The comparison to Cold War covert “incursions” is apt, though I don’t think they were far more transparent than our current drone wars. Moreover, they were arguably less “U.S. wars” than Pakistan, Yemen, and Somalia today, because in these recent cases U.S. military (and CIA) personnel are actual trigger pullers on a scale much larger than they were in Chile, Cuba, Nicaragua, and the like.
But is it a war if one side doesn’t have a lot of troops on the ground at risk of getting killed? And what if the targets are technically civilians and not uniformed troops of the country where they live? These are reasons why it’s at least not perfectly obvious that these conflicts should be termed “wars” in the traditional sense. So yes, there are some differences, but as Blimes and Intriligator suggest, there is at a minimum a strong family resemblance as well. At great cost and a high level of mobilization, the US military is engaged in killing large numbers of presumed combatants (with much collateral damage) who live in countries whose governments may object to the practice. That’s plausibly described as a war.
Not that this should be at all decisive, but what do the criteria for coding wars developed by the Correlates of War (COW) project have to say about the question? (COW produces the standard list of interstate wars used in academic research.) By their criteria, these are clearly not interstate wars, because for this they require “sustained combat” between the “organized armed forces” of recognized states, “resulting in a minimum of 1,000 battle-related fatalities within a twelve month period.” We are attacking, or trying to attack, non-state actors, not the uniformed forces of recognized states.*
But these could still plausibly count as wars by the COW criteria — they would be what COW calls “extra-state” wars (formerly, “extrasystemic wars”) which are fights that meet death thresholds and some other criteria between a recognized state and some political entity that is not a recognized state but has “organized armed forces.” The category was mainly used for colonial wars like the British in Kenya or Malaya in the 1950s. It seems to have gained a new lease on conceptual life with the rise of state vs terrorist gang and/or rebel-group-in-another-country conflicts since 9/11.

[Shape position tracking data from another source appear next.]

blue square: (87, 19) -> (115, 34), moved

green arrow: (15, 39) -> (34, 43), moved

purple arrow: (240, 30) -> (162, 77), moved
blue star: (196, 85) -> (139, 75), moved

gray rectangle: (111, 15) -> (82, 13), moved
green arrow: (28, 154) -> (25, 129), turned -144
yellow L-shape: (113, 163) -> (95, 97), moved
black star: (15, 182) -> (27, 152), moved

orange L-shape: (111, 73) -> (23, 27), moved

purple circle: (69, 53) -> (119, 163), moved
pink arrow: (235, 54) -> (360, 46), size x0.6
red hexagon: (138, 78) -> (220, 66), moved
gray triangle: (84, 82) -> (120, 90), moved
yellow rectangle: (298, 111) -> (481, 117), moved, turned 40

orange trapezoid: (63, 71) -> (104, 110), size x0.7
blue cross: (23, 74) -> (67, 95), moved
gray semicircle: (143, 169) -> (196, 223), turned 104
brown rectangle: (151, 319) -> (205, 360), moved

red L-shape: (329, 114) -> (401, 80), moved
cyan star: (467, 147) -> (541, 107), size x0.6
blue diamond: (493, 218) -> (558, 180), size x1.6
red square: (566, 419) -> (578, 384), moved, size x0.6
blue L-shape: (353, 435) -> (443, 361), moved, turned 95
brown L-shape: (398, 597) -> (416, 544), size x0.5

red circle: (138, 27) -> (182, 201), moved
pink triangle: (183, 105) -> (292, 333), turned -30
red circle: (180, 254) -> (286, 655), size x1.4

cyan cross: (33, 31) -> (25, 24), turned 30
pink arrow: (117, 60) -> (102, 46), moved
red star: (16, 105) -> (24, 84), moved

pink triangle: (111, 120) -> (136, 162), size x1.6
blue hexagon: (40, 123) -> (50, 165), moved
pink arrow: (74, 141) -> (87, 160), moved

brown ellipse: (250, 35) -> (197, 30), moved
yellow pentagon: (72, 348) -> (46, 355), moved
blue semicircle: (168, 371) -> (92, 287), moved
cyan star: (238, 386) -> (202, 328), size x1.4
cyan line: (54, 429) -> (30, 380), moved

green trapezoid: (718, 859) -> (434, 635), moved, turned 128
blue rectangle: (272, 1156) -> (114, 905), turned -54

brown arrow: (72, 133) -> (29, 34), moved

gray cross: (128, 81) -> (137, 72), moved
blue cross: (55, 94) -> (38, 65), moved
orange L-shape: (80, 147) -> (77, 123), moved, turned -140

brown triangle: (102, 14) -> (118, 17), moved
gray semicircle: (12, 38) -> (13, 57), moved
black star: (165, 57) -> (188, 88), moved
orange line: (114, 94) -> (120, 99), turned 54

COW also has, appropriately, criteria to distinguish “war” from a one-sided conflict that would intuitively be described as a massacre. Both sides must be capable of “effective resistance,” which in this case I think means (reading their criteria at the website) that both sides “either commit 1,000 troops to the war or suffer 100 battle-related deaths.” The US hasn’t suffered 100 battle-related deaths in Somalia, so far as I know, but if “troops” can include all those involved in running the drone attacks, there have got to be well over 1,000 committed to the effort. (I also don’t know if the 1,000 total killed in a year criterion has been met in these cases, although it seems possible for Pakistan at least.)
Finally, Blimes and Intriligator point out that these wars, if we call them that, are “undeclared” and “unannounced.” In a paper coming out in Security Studies, Tanisha Fazal has shown that undeclared wars have been the norm for the US, and in fact most other states, for some time now. The traditional diplomatic practice of declaring war has pretty much gone by the wayside for interstate conflicts. Fazal suggests that the rise of the international law of war has given states an incentive to lower the likelihood of being accused of war crimes by not officially acknowledging that they are at war.
*COW has criteria for coding states as “members of the interstate system,” not worth getting into here.